> [Exercise]
Your answer must be the exact lines below, starting with the line with "declarativa solicitando el reingreso." and going on through the line with "plánu Starovičky", both included, with no pictures.

Dataset excerpts

################

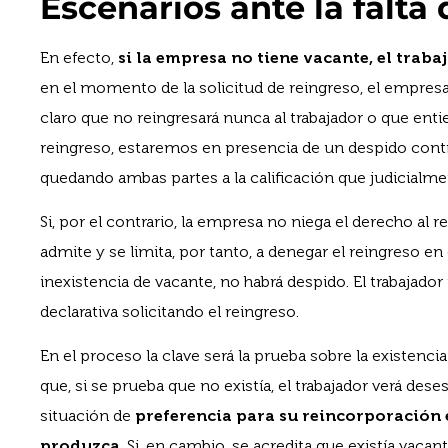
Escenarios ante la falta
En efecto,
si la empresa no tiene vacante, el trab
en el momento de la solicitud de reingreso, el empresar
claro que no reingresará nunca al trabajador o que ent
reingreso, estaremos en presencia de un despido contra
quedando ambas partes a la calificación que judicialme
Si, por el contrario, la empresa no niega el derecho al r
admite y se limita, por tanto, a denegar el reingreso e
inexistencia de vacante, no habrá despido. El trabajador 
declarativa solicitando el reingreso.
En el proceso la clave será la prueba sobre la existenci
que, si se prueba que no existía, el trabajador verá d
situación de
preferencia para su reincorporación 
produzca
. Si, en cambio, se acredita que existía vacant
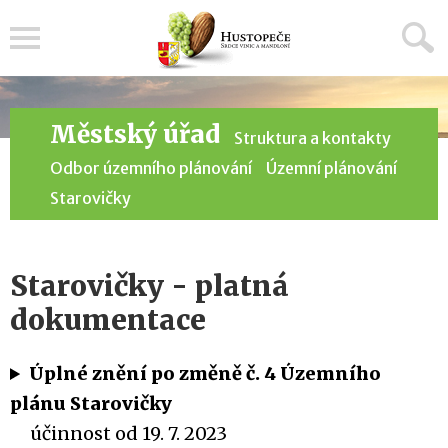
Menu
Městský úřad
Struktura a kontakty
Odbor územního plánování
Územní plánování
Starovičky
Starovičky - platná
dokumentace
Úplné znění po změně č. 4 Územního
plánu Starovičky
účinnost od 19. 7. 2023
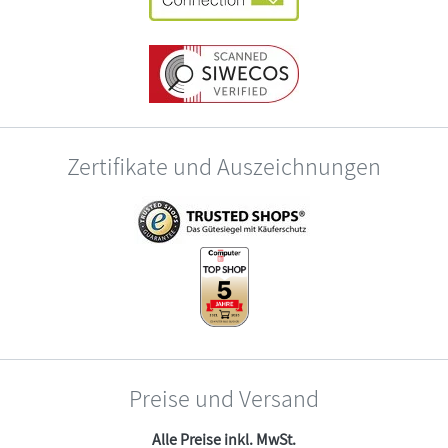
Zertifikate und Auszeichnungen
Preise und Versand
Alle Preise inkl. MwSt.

################

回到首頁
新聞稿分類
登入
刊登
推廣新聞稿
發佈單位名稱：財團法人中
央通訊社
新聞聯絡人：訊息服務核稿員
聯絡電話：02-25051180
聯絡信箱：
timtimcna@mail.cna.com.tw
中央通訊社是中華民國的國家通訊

################

> [Response to the exercise]
declarativa solicitando el reingreso.
En el proceso la clave será la prueba sobre la existenci
que, si se prueba que no existía, el trabajador verá d
situación de
preferencia para su reincorporación 
produzca
. Si, en cambio, se acredita que existía vacant
Menu
Městský úřad
Struktura a kontakty
Odbor územního plánování
Územní plánování
Starovičky
Starovičky - platná
dokumentace
Úplné znění po změně č. 4 Územního
plánu Starovičky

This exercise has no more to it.